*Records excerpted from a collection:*

──────────

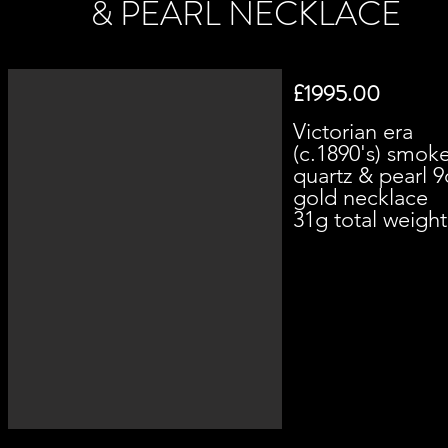
& PEARL NECKLACE
£1995.00
Victorian era
(c.1890's) smok
quartz & pearl 9
gold necklace
31g total weight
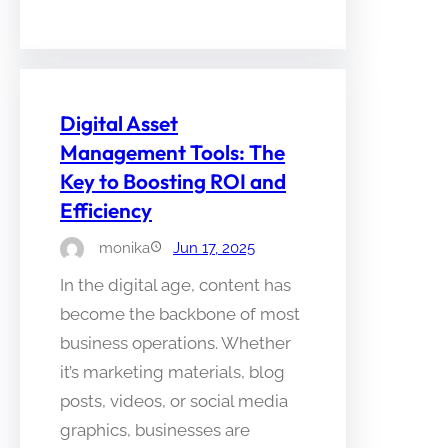
Digital Asset
Management Tools: The
Key to Boosting ROI and
Efficiency
monika
Jun 17, 2025
In the digital age, content has
become the backbone of most
business operations. Whether
it’s marketing materials, blog
posts, videos, or social media
graphics, businesses are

──────────

*Exercise:* The copy you write out must match the entries word for word, minus their pictures.

*The completed task:*
& PEARL NECKLACE
£1995.00
Victorian era
(c.1890's) smok
quartz & pearl 9
gold necklace
31g total weight
Digital Asset
Management Tools: The
Key to Boosting ROI and
Efficiency
monika
Jun 17, 2025
In the digital age, content has
become the backbone of most
business operations. Whether
it’s marketing materials, blog
posts, videos, or social media
graphics, businesses are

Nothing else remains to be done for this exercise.